July 30
β€’ Edited (Jul 30, 2024)

Oxygen deprivation is a real thing - and this weekend I experienced it for the second time. Thankfully both instances were not while flying.

A couple years ago I participated in oxygen starved training with the Portable Reduced Oxygen Training Enclosure (PROTE). They lower the o2 in a controlled environment, and you focus on what symptoms creep up. Different people have different effects in different severities.

In my PROTE experience, the main thing I noticed was time dialation. As the O2 levels dropped and I completed math and logic puzzles, I felt I could still write and generally think well. However, the few minutes we were in the chamber felt much longer. This probably means that my reflexes, speech, and thoughts were much slower than I expected. I started deep breathing. Not gasping breaths, but slow controlled lung-filling breaths. My body's way of trying to compensate.

I am a low time private pilot in Dallas where the elevation is a bit over 500. The highest I've ever flown outside of commercial airliners is about 7k. So in the years since my PROTE experience, I haven't had the opportunity to need o2.
Until this weekend.

I took my family to Colorado. 7k elevation at the hotel. I'm already starting at my highest flight. Then we decided to hike to Mount Evans. The drive is on the highest paved road in the US. Second in the world. Many sections are very narrow and most of it is just a few feet from a steep dropoff that would result in at least a long conversation with the car rental insurance company - and more likely with my health or life insurance folks. I've been skydiving, been upsides down in planes, had a few questionable landings, and once almost bent a stearman that didn't have insurance.
I have never been more nervous than driving on that road. Never.

Like many pilots, I'm afraid of heights. At least, that's what I use to say. I've evolved that thinking to say I'm afraid of risk. Controlled properly, a plane won't fall apart. A parachute has a backup. A helicopter can autorotate. Statistically, I know these things are reasonably safe, have oversight on them, and I can predict the outcome of most possibilities.
But put me on a second story ledge or balcony and I got problems. I've come to realize I don't necessarily have a fear of heights, but a fear of lacking control and unknown/unmitigated risk.

After the long and slow drive, there was still about a quarter mile-100 foot climb to the top. Mount Evans is just over 14,000 feet. The temperature dropped about 20F from the bottom, so my son and I had the opportunity to have a snowball fight in July. (Mom wasn't too pleased when we teamed up against her) :) it was a beautiful day. Blue skies above. Being able to see so much with your feet on the ground is an amazing experience. Still though, I would look out into the valleys and imagine cutting through them in a jet, skimming treetops, avoiding power lines (google that L-39 incident), and looking up thousands of feet at the peeks blocking the sky.
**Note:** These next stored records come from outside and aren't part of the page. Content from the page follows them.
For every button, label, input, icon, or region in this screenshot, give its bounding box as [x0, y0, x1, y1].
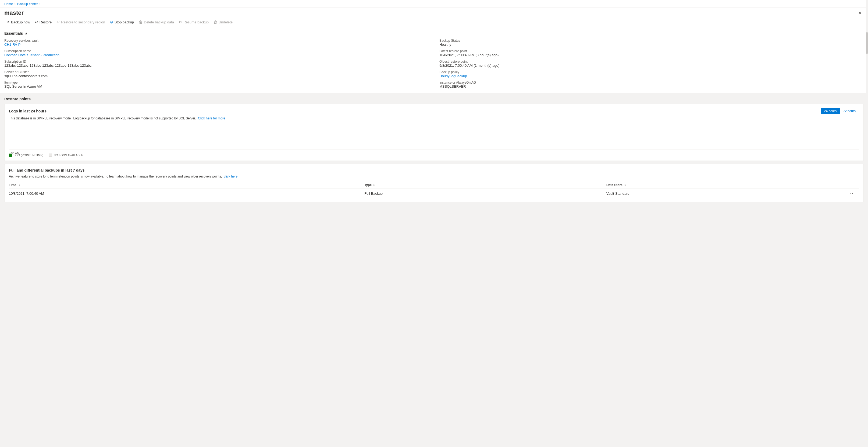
- time-toggle: 24 hours 72 hours: [821, 108, 859, 114]
- chart-area: 30 AM: [9, 123, 859, 150]
- table-row: 10/8/2021, 7:00:40 AM Full Backup Vault-…: [9, 189, 859, 198]
- logs-message-text: This database is in SIMPLE recovery mode…: [9, 116, 196, 120]
- page-scrollbar[interactable]: [866, 0, 868, 206]
- row-type: Full Backup: [364, 191, 591, 196]
- subscription-name-label: Subscription name: [4, 49, 429, 53]
- breadcrumb-home[interactable]: Home: [4, 2, 13, 6]
- full-backups-card: Full and differential backups in last 7 …: [4, 164, 864, 202]
- logs-message-link[interactable]: Click here for more: [198, 116, 225, 120]
- legend-no-logs-item: NO LOGS AVAILABLE: [49, 154, 83, 157]
- chart-legend: LOG (POINT IN TIME) NO LOGS AVAILABLE: [9, 151, 859, 157]
- restore-points-section: Restore points Logs in last 24 hours 24 …: [0, 93, 868, 206]
- restore-icon: ↩: [35, 20, 38, 24]
- more-button[interactable]: ···: [26, 10, 35, 16]
- undelete-label: Undelete: [219, 20, 232, 24]
- logs-message: This database is in SIMPLE recovery mode…: [9, 116, 859, 120]
- col-time-sort-icon: ↑↓: [18, 184, 20, 187]
- toggle-24h-button[interactable]: 24 hours: [821, 108, 840, 114]
- backup-now-icon: ↺: [6, 20, 10, 24]
- oldest-restore-value: 9/8/2021, 7:00:40 AM (1 month(s) ago): [439, 63, 864, 67]
- instance-value: MSSQLSERVER: [439, 85, 864, 88]
- essentials-server-cluster: Server or Cluster sql00.na.contosohotels…: [4, 70, 429, 78]
- backup-now-button[interactable]: ↺ Backup now: [4, 19, 32, 26]
- restore-points-title: Restore points: [4, 97, 864, 101]
- essentials-latest-restore: Latest restore point 10/8/2021, 7:00:40 …: [439, 49, 864, 57]
- breadcrumb: Home › Backup center ›: [0, 0, 868, 8]
- restore-secondary-label: Restore to secondary region: [61, 20, 105, 24]
- table-header: Time ↑↓ Type ↑↓ Data Store ↑↓: [9, 182, 859, 189]
- recovery-vault-value[interactable]: CH1-RV-Pri: [4, 42, 23, 47]
- subscription-name-value[interactable]: Contoso Hotels Tenant - Production: [4, 53, 59, 57]
- restore-secondary-button[interactable]: ↩ Restore to secondary region: [54, 19, 107, 26]
- close-button[interactable]: ✕: [856, 10, 864, 16]
- essentials-section: Essentials ∧ Recovery services vault CH1…: [0, 28, 868, 93]
- latest-restore-label: Latest restore point: [439, 49, 864, 53]
- essentials-right-col: Backup Status Healthy Latest restore poi…: [439, 39, 864, 88]
- legend-no-logs-color: [49, 154, 52, 157]
- row-time: 10/8/2021, 7:00:40 AM: [9, 191, 349, 196]
- stop-backup-button[interactable]: ⊘ Stop backup: [108, 19, 136, 26]
- stop-backup-label: Stop backup: [115, 20, 134, 24]
- logs-card: Logs in last 24 hours 24 hours 72 hours …: [4, 104, 864, 161]
- archive-notice-link[interactable]: click here.: [224, 175, 239, 178]
- backup-now-label: Backup now: [11, 20, 30, 24]
- backup-status-label: Backup Status: [439, 39, 864, 42]
- server-cluster-label: Server or Cluster: [4, 70, 429, 74]
- essentials-subscription-id: Subscription ID 123abc-123abc-123abc-123…: [4, 60, 429, 67]
- undelete-icon: 🗑: [214, 20, 217, 24]
- resume-backup-button[interactable]: ↺ Resume backup: [177, 19, 211, 26]
- essentials-recovery-vault: Recovery services vault CH1-RV-Pri: [4, 39, 429, 47]
- restore-label: Restore: [39, 20, 52, 24]
- col-type-header[interactable]: Type ↑↓: [364, 183, 591, 187]
- page-title: master: [4, 9, 24, 17]
- stop-backup-icon: ⊘: [110, 20, 113, 24]
- col-datastore-sort-icon: ↑↓: [624, 184, 626, 187]
- delete-backup-icon: 🗑: [139, 20, 143, 24]
- logs-card-header: Logs in last 24 hours 24 hours 72 hours: [9, 108, 859, 114]
- server-cluster-value: sql00.na.contosohotels.com: [4, 74, 429, 78]
- essentials-backup-policy: Backup policy HourlyLogBackup: [439, 70, 864, 78]
- essentials-oldest-restore: Oldest restore point 9/8/2021, 7:00:40 A…: [439, 60, 864, 67]
- essentials-item-type: Item type SQL Server in Azure VM: [4, 81, 429, 88]
- legend-no-logs-label: NO LOGS AVAILABLE: [54, 154, 83, 157]
- essentials-left-col: Recovery services vault CH1-RV-Pri Subsc…: [4, 39, 429, 88]
- delete-backup-button[interactable]: 🗑 Delete backup data: [136, 19, 176, 26]
- breadcrumb-sep2: ›: [39, 2, 41, 6]
- subscription-id-label: Subscription ID: [4, 60, 429, 63]
- recovery-vault-label: Recovery services vault: [4, 39, 429, 42]
- essentials-collapse-icon: ∧: [25, 32, 27, 35]
- logs-card-title: Logs in last 24 hours: [9, 109, 46, 113]
- undelete-button[interactable]: 🗑 Undelete: [211, 19, 235, 26]
- toggle-72h-button[interactable]: 72 hours: [840, 108, 859, 114]
- toolbar: ↺ Backup now ↩ Restore ↩ Restore to seco…: [0, 18, 868, 28]
- restore-secondary-icon: ↩: [57, 20, 60, 24]
- col-time-label: Time: [9, 183, 17, 187]
- essentials-instance: Instance or AlwaysOn AG MSSQLSERVER: [439, 81, 864, 88]
- col-type-sort-icon: ↑↓: [373, 184, 375, 187]
- resume-backup-icon: ↺: [179, 20, 182, 24]
- main-content: Essentials ∧ Recovery services vault CH1…: [0, 28, 868, 206]
- col-type-label: Type: [364, 183, 372, 187]
- archive-notice: Archive feature to store long term reten…: [9, 175, 859, 178]
- chart-time-label: 30 AM: [11, 152, 19, 155]
- backup-policy-label: Backup policy: [439, 70, 864, 74]
- essentials-subscription-name: Subscription name Contoso Hotels Tenant …: [4, 49, 429, 57]
- essentials-header[interactable]: Essentials ∧: [4, 31, 864, 35]
- item-type-value: SQL Server in Azure VM: [4, 85, 429, 88]
- restore-button[interactable]: ↩ Restore: [33, 19, 54, 26]
- scrollbar-thumb[interactable]: [866, 32, 868, 54]
- essentials-grid: Recovery services vault CH1-RV-Pri Subsc…: [4, 39, 864, 88]
- row-actions[interactable]: ···: [848, 191, 859, 196]
- backup-status-value: Healthy: [439, 42, 864, 47]
- oldest-restore-label: Oldest restore point: [439, 60, 864, 63]
- resume-backup-label: Resume backup: [183, 20, 209, 24]
- page-header: master ··· ✕: [0, 8, 868, 18]
- col-time-header[interactable]: Time ↑↓: [9, 183, 349, 187]
- col-datastore-label: Data Store: [607, 183, 622, 187]
- row-datastore: Vault-Standard: [607, 191, 833, 196]
- archive-notice-text: Archive feature to store long term reten…: [9, 175, 222, 178]
- latest-restore-value: 10/8/2021, 7:00:40 AM (3 hour(s) ago): [439, 53, 864, 57]
- col-datastore-header[interactable]: Data Store ↑↓: [607, 183, 833, 187]
- backup-policy-value[interactable]: HourlyLogBackup: [439, 74, 467, 78]
- breadcrumb-backup-center[interactable]: Backup center: [17, 2, 38, 6]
At some point in the climb, I started to notice my breath get a little deeper. Nothing else. No other symptoms, but my mind went to that PROTE experience for the first time since I did it, so I was very focused on noticing changes. It wasn't until we had spent a couple hours up high and had started walking back down until I noticed other symptoms. Little bit of a headache, elevated heart rate, and I thought there was a slight hue of blue to my finger tips. Otherwise, I didn't have any cognitive symptoms. The trek down was uneventful - except for the continued anxiety of the height.

So... A great hike with the family, amazing views, and recognition of symptoms because of PROTE. It was another opportunity to feel these affects and be aware of how my body reacts in case I find myself up high in a more risky situation.
Knowledge and experience increase comfort, and mitigate risk.